Thursday, May 31, 2012

Solr Query Time Performance Tips

Solr has been build on top of Lucene information retrieval system and implements Vector Space Model for ranking document with respect to a particular set of terms called query string. Solr is written in JAVA and can be installed as web application in any of Servlet Containers like Tomcat. Though Solr is highly scalable and configurable when it comes large data sets (billions of documents) the following steps can be considered to improve the query time.

Up-gradation of Hardware

Hardware Requirements : A lot of computation takes place when indexes are created and the indexed documents are queried. It would be better to have dedicated physical machines as Solr instances. The hardware requirements of a machine depends on the numbers of requests the server is expected to handle. For querying over 10 million documents and satisfying 1.2 million hits per days we used dedicated VM with quad core Intel CPU (2.8 GHz) with 12GB RAM.  

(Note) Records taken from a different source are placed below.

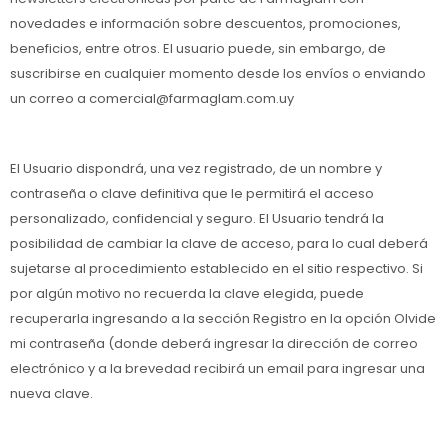
novedades e información sobre descuentos, promociones,
beneficios, entre otros. El usuario puede, sin embargo, de
suscribirse en cualquier momento desde los envíos o enviando
un correo a comercial@farmaglam.com.uy
El Usuario dispondrá, una vez registrado, de un nombre y
contraseña o clave definitiva que le permitirá el acceso
personalizado, confidencial y seguro. El Usuario tendrá la
posibilidad de cambiar la clave de acceso, para lo cual deberá
sujetarse al procedimiento establecido en el sitio respectivo. Si
por algún motivo no recuerda la clave elegida, puede
recuperarla ingresando a la sección Registro en la opción Olvide
mi contraseña (donde deberá ingresar la dirección de correo
electrónico y a la brevedad recibirá un email para ingresar una
nueva clave.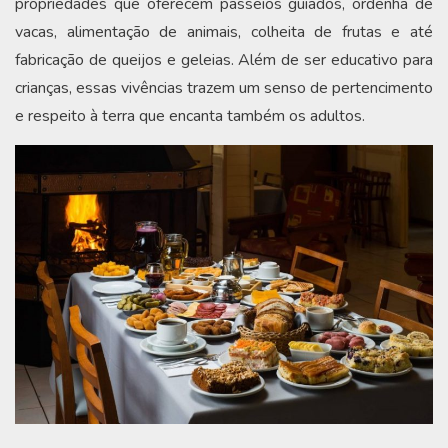
propriedades que oferecem passeios guiados, ordenha de
vacas, alimentação de animais, colheita de frutas e até
fabricação de queijos e geleias. Além de ser educativo para
crianças, essas vivências trazem um senso de pertencimento
e respeito à terra que encanta também os adultos.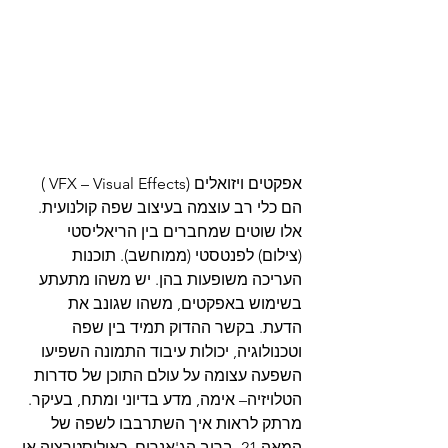
אפקטים ויזואלים (VFX – Visual Effects ) 
הם כלי רב עוצמה בעיצוב שפה קולנועית. 
אלו שוטים שמחברים בין הריאליסטי 
(צילום) לפנטסטי (ממוחשב). תוכנות 
העריכה משופעות בהן. יש משהו מתעתע 
בשימוש באפקטים, משהו שגונב את 
הדעת. בקשר ההדוק תמיד בין שפה 
וטכנולוגיה, יכולות עיבוד התמונה השפיעו 
השפעה עצומה על עולם התוכן של סדרות 
הטלויזיה– אימה, מדע בדיוני ומתח, בעיקר. 
מרתק לראות איך השתרבבו לשפה של 
המאה 21, ברוב הג'אנרים, כאילוסטרציה או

Changing the Software Configurations

Increasing Java Virtual Machine Heap Size: The JAVA virtual machine handles object life cycle in the heap area and increasing the size of heap area would result in better performance. This can be done by adding the following option in the tomcat configuration file (catalina.sh)
 
JAVA_OPTS="$JAVA_OPTS "-Xms1024m" "-Xmx4096m" "-XX:MaxPermSize=1536m" 

Use Solr Caching Feature : Solr caches the query result set based on the least recently used policy. So if the result-set that has not been served for long and the caching size requires removal of some result-set then the mentioned result-set will be removed from the cached data. More can be read from http://wiki.apache.org/solr/SolrCaching#

Using Distributed Search Feature 

For auto suggestions use different Solr Instance : Auto Suggest fires a huge amout of request for a given query string and it is an add-on functionality. Moreover auto-suggest fields generate many options for a input document field value and this increase a large set of values unser consideration over the time of generation of suggestions for a given query string. The field used for auto-suggestion for the same reason should not be used for general query string that is used for normal search over the indexed documents.  It would be nice to have different Solr instance/ stack for the auto-suggest functionality.

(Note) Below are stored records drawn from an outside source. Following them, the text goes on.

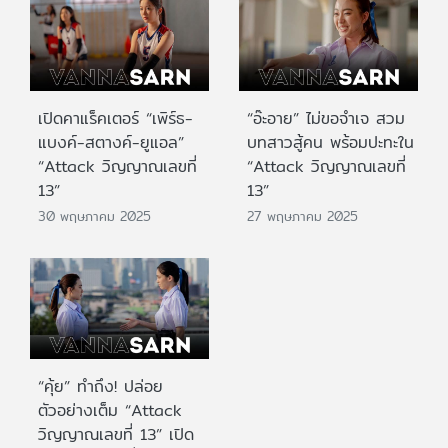
เปิดคาแร็คเตอร์ “เพิร์ธ-
“อ๊ะอาย” ไม่ขอจำเจ สวม
แบงค์-สตางค์-ยูแอล”
บทสาวสู้คน พร้อมปะทะใน
“Attack วิญญาณเลขที่
“Attack วิญญาณเลขที่
13”
13”
30 พฤษภาคม 2025
27 พฤษภาคม 2025
“คุ้ย” ทำถึง! ปล่อย
ตัวอย่างเต็ม “Attack
วิญญาณเลขที่ 13” เปิด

Use replications or shards: When there a huge of request it is a better idea to distrbute the request over set of Solr instances  that are replica of each other. The master-slave replication model consists of one master that is dedicately used for index creation/ updation and the same indexes are pulled by the slaves that are dedicated used for serving the requests and are generally put behind a load balancer. This model solves the read-write problem as well as the indexes are created by master only and read requests are served by slaves which do not perform the write operations. This also avoid the indexes from being corrupted. 

If there are huge number of similar documents (say information about millions of books), then instead of created a huge set of indexed on one machine the indexed can be distrbuted over set of Solr instance that can be collectively called for a query. These set up is called Sharding. Each shard will now have small set of values that will be used for query. (More can read regarding distributed search on  http://wiki.apache.org/solr/DistributedSearch.)

Tuning Search Queries

Query over minimum fields: The number of fields to used for query should be minimum to enable smaller set of sets of field values under consideration for computation on runtime. Moreover the queries should be written following short circuit or minimum evaluation strategy of Boolean Algebra.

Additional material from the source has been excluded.